Geopark Run pertama kali diperkenalkan oleh Foundernya, Yv Tri Saputra, pada tahun 2018 sebagai inisiatif sport tourism yang menggabungkan olahraga lari dengan promosi destinasi geopark Indonesia.
Sejak awal, event ini dirancang bukan sekadar ajang kompetisi, melainkan sebagai media untuk memperkenalkan kekayaan geologi, budaya, serta potensi ekonomi masyarakat lokal kepada publik yang lebih luas.
Rencana pengembangan Geopark Run menjadi format national series sebenarnya telah disusun sejak 2020.

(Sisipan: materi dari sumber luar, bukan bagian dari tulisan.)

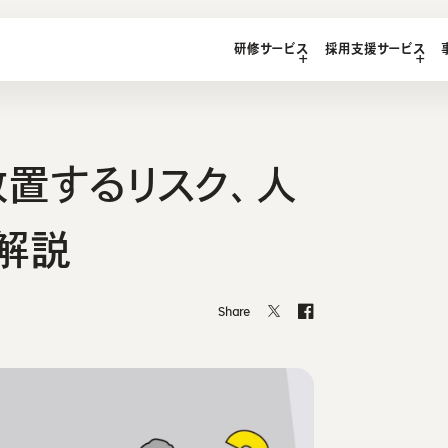
LEGE
研修サービス
採用支援サービス
研修サービス
研修コース／プラン
サービス
インタビュー
わせ
エンジニア研修
1on1研修サービス
マガジン
ご質問
想い・強み
ジニア研修
助成金診断フォーム
置するリスク、人
ンジニア研修
教材コンテンツ
解説
Share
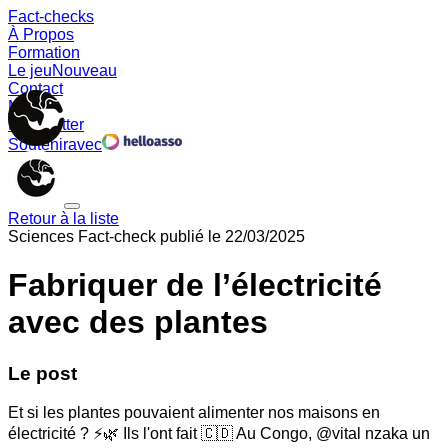
Fact-checks
À Propos
Formation
Le jeu
Nouveau
Contact
Memes
Newsletter
Soutenir
avec
Retour à la liste
Sciences
Fact-check publié le
22/03/2025
Fabriquer de l’électricité
avec des plantes
Le post
Et si les plantes pouvaient alimenter nos maisons en
électricité ? ⚡🌿 Ils l'ont fait 🇨🇩 Au Congo, @vital nzaka un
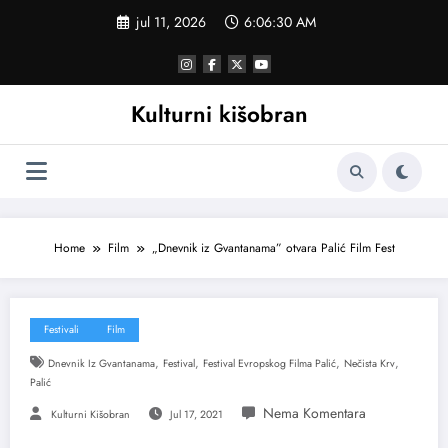
Skoči
jul 11, 2026
6:06:31 AM
na
sadržaj
Kulturni kišobran
Home
Film
„Dnevnik iz Gvantanama” otvara Palić Film Fest
Festivali
Film
,
,
,
,
Dnevnik Iz Gvantanama
Festival
Festival Evropskog Filma Palić
Nečista Krv
Palić
Kulturni Kišobran
Jul 17, 2021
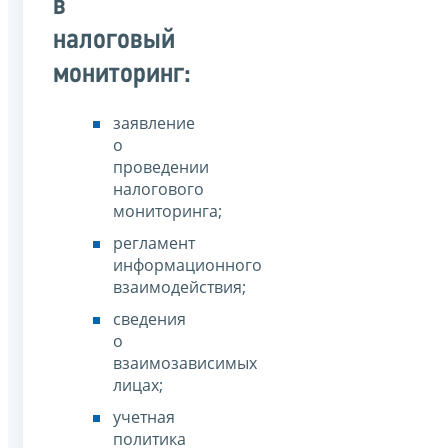
в
налоговый
мониторинг:
заявление
о
проведении
налогового
мониторинга;
регламент
информационного
взаимодействия;
сведения
о
взаимозависимых
лицах;
учетная
политика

Namun, pandemi COVID-19 yang melanda dunia memaksa rencana tersebut harus tertunda. Setelah melalui proses persiapan dan pengembangan matang, Geopark Run Series akhirnya terwujud dan siap digelar pada periode 2026–2027.Transformasi menjadi series nasional ini menjadi tonggak sejarah baru dalam pengembangan event lari berbasis sport tourism di Tanah Air.
Langkah ini sekaligus memperkuat posisi Geopark Run sebagai platform yang mengintegrasikan olahraga, promosi destinasi, pelestarian kawasan geopark, serta pemberdayaan ekonomi masyarakat lokal dalam satu ekosistem yang berkelanjutan.
Pada periode 2026–2027, Geopark Run Series menargetkan partisipasi lebih dari 10.000 peserta dari berbagai daerah di Indonesia maupun mancanegara.
Setiap series akan menawarkan kategori lomba 5K, 10K, dan Half Marathon (21K) yang dikemas dengan konsep sport tourism dan local festival yang meriah.